When the mockumentary “This Is Spinal Tap” came out in 1984, it blurred the lines between fiction and reality in music. Though the film was fictional, and the band’s members were actors, it spawned a whole world of very real music: albums, videos, even concerts.

Platinum Weird has done just the opposite of the faux metal-heads from the ’80s. Instead of starting with a fake story and creating a real band, they’ve started with the band and created a fake story.

As the myth has it, Platinum Weird was formed in 1974 when Dave Stewart (of Eurythmics fame) teamed with a mysterious singer named Erin Grace. However, after only a few performances, Grace disappeared, leaving behind a half-finished record and an emotionally wrecked Stewart. The band was all but forgotten. Then, 30 years later, songwriter Kara DioGuardi met a neighbour in New York who would become a musical mentor to her.

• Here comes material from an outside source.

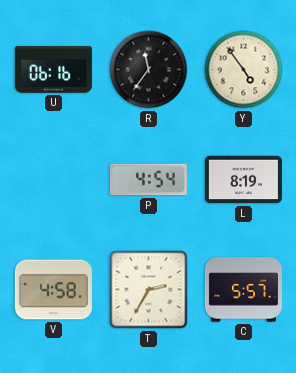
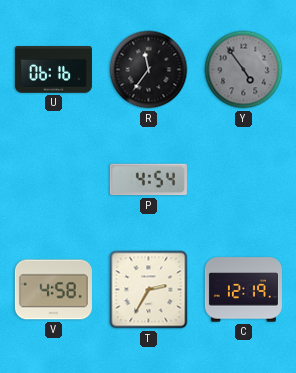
Y dial: cream -> grey
L: 8:19 -> none
C: 5:57 -> 12:19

When she met Stewart in 2004, he played an old Platinum Weird song for her; DioGuardi already knew the words, having learned it from the neighbour — the long-lost Erin Grace.

Unfortunately, it’s a big stretch of reality — an elaborate marketing campaign for Stewart and DioGuardi’s debut album as Platinum Weird (a group they formed in 2004 while collaborating on tracks for The Pussycat Dolls).

“Normally, labels or people launching something, they’ll go the traditional route,” explains Stewart by phone from Los Angeles. “‘We’ll take ads here, and we’ll do this, and we’ll make this video and we’ll place them in all the normal channels.’ And I’ve never been like that — I’ve always been a bit eccentric or quirky.”

It’s not exactly like Stewart — or even Spinal Tap, for that matter — was the first to create a fake back-story to enhance their musical efforts. David Jones took on a new persona when he became David Bowie; Bob Dylan said he was Woody Guthrie’s son.

“Creating this mythology is just as valid as those,” says Stewart. “But they were all created in print or word-of-mouth. Now we’re living in a world with all these mediums, whether it’s YouTube and the Internet and TV and radio and everything.”

To that end, Stewart definitely took advantage of modern technology. Several websites began popping up earlier this year (some run by Interscope Records, others by Eurythmics fans) dedicated to the remembrance of “’70s band” Platinum Weird.

Stewart even worked with the label to produce a VH1 “Behind the Music” documentary about the band. It features appearances by the likes of Elton John, Mick Jagger, and Lindsay Lohan, each of whom recounts their varied encounters with Platinum Weird (for example, Lohan says she first heard about the band when she dug up one of their vintage t-shirts).

“85 per cent of that documentary is absolutely true,” says Stewart, though the Lohan bit is in the other 15 per-cent. “Elton John did sign me, and I’ve been through massive drug things, and I did meet an American girl and we started writing songs.”

Now, Stewart is back to writing songs with another American girl in DioGuardi. And though her name might be new to most music listeners, she certainly isn’t new to the business; songs like Celine Dion’s “Right In Front of You,” Kelly Osbourne’s “Shut Up,” and Enrique Iglesias’ “Escape” were written or co-written by the New York native.

But despite all her experience, it doesn’t mean that fronting a band was an easy challenge for DioGuardi; a few things took some time to get used to.

“Seeing myself on camera, more than anything. Watching the way I move,” she reveals. “Now I feel very used to it, but at first it was difficult. It was sort of getting to know myself in a different way. When I look in the mirror now, I look at different things. It’s made me accept who I am, physically as well as emotionally.”

For Stewart, the project has been a combination of both new and old experiences. His most popular band — Eurythmics, with Annie Lennox — was a male-female duo, just like Platinum Weird.

“Annie and I would always write a song very quickly, in half an hour, and record it,” he says of that collaboration. “And the only other person I’ve ever had that with so quickly is Kara. But everything else is different.”

Still, the one girl that eludes Stewart is the original — the mysterious American from the 1970s, who he hasn’t heard from since she jetted away 30 years ago. However, it seems as though Stewart is trying to recapture this girl with Platinum Weird’s mythology; trying give meaning to their brief relationship. After all, she even inspired the band’s name.

“One time she was in my dark, damp sort of squat in London,” he recounts. “And she said, ‘You’ve got to get something to cover that damp patch on the wall.’ And I said, ‘Oh, that’ll be our platinum album.’ And she said, ‘Oh, now that would be so weird.’ And I said, ‘Yeah, platinum weird.’”

Though the mystery girl did, in fact, disappear without a trace from Stewart’s life, her name wasn’t Erin Grace.